▶ _Assignment_
Where in the data does the word "Spurs" appear? Find those lines and copy them.

============

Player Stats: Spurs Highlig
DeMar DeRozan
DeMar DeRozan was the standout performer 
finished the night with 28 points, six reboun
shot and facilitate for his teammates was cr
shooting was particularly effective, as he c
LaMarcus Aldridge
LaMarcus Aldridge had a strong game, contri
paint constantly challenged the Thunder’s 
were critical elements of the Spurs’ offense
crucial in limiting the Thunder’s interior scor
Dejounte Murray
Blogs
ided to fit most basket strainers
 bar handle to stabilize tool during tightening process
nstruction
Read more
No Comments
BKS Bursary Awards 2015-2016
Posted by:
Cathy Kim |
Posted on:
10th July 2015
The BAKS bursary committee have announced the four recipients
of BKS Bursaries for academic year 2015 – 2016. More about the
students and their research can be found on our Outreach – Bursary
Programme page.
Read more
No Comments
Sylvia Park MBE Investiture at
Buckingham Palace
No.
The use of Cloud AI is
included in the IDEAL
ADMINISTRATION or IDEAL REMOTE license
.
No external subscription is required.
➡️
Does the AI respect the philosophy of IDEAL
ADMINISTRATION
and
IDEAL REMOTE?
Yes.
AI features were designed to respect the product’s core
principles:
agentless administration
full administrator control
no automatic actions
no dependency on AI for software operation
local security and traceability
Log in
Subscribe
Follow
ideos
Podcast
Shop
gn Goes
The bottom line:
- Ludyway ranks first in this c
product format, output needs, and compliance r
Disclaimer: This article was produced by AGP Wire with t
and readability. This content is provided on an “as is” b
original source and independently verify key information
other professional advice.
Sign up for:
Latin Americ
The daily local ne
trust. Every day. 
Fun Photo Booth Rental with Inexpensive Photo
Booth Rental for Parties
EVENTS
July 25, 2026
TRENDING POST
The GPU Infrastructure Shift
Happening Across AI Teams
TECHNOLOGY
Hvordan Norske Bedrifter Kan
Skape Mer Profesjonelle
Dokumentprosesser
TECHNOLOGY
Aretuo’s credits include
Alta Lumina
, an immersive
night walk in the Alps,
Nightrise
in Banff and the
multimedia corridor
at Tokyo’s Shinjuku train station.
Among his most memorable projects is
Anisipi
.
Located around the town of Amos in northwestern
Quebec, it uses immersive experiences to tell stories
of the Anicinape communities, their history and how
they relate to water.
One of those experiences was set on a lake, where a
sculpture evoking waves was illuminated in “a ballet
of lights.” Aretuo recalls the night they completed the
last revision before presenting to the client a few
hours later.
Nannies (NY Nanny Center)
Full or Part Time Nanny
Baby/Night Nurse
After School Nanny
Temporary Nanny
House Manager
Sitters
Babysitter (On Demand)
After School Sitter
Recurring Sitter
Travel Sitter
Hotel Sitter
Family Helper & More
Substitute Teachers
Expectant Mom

============

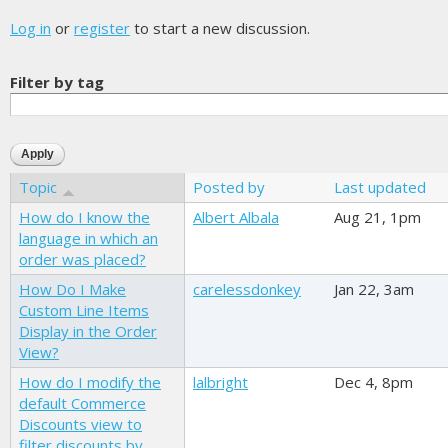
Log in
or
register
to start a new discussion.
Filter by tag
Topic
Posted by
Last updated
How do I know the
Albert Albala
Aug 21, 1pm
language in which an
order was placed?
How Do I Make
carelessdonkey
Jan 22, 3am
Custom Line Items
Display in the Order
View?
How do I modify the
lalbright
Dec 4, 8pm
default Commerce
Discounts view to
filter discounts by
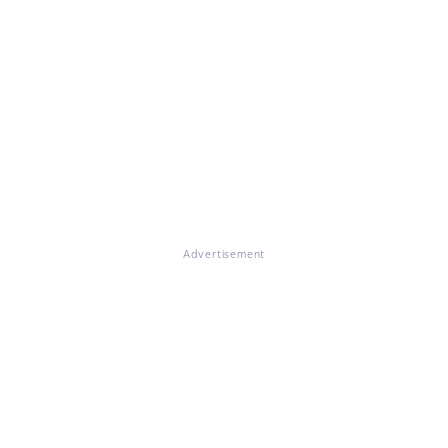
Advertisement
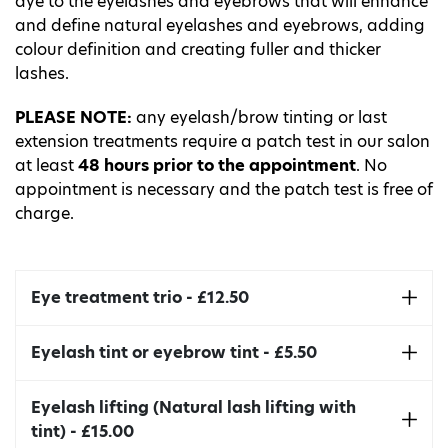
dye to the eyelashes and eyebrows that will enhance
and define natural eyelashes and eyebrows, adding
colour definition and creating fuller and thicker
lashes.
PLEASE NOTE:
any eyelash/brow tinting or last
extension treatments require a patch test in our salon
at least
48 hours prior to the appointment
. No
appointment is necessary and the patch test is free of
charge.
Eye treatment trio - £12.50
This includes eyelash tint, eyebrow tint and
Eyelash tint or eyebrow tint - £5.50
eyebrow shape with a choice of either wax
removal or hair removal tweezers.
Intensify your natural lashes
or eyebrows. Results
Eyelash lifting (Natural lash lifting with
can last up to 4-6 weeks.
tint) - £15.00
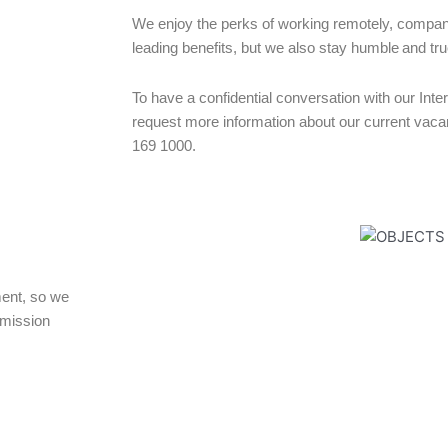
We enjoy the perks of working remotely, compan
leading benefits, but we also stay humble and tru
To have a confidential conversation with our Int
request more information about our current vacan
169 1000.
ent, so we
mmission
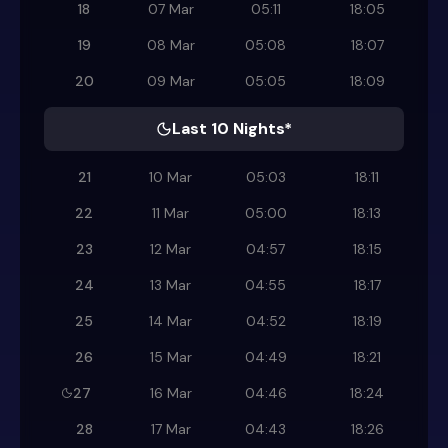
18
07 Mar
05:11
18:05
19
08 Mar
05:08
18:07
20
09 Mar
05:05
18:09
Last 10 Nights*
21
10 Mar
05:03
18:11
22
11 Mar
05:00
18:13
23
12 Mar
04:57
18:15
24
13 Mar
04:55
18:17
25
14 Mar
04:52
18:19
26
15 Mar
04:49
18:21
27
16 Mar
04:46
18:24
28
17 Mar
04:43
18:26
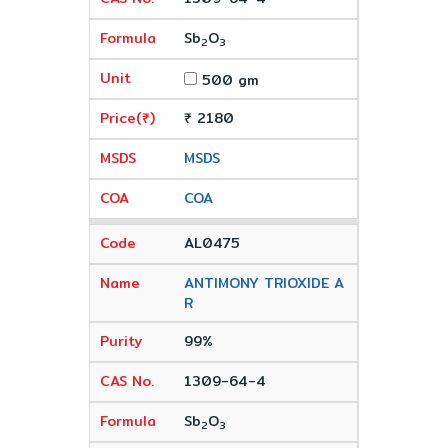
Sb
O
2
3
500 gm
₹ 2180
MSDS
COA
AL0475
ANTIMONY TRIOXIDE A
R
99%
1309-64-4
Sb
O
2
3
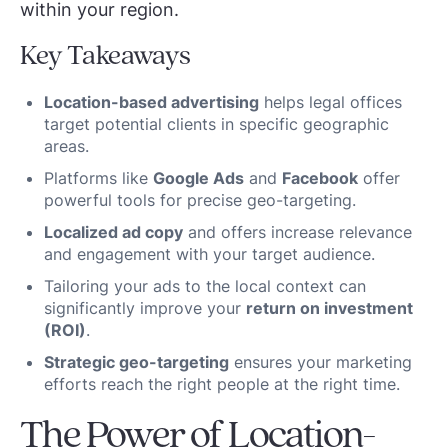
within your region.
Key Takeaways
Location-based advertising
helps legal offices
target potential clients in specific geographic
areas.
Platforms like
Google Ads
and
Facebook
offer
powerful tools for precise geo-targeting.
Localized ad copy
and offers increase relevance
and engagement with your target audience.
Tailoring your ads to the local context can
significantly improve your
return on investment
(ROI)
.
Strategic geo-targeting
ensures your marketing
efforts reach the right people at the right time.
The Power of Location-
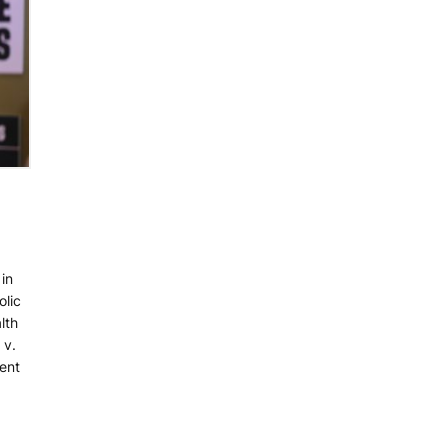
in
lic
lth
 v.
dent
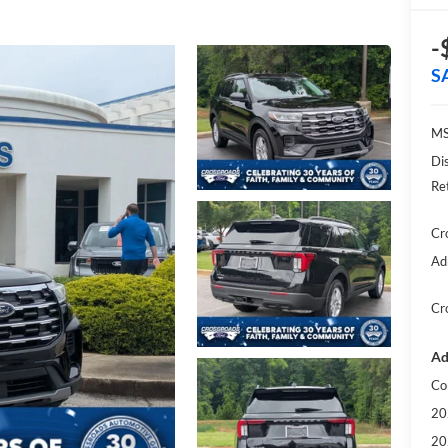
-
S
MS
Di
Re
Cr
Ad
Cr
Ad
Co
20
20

============

▶ _Exercise result_
Player Stats: Spurs Highlig
were critical elements of the Spurs’ offense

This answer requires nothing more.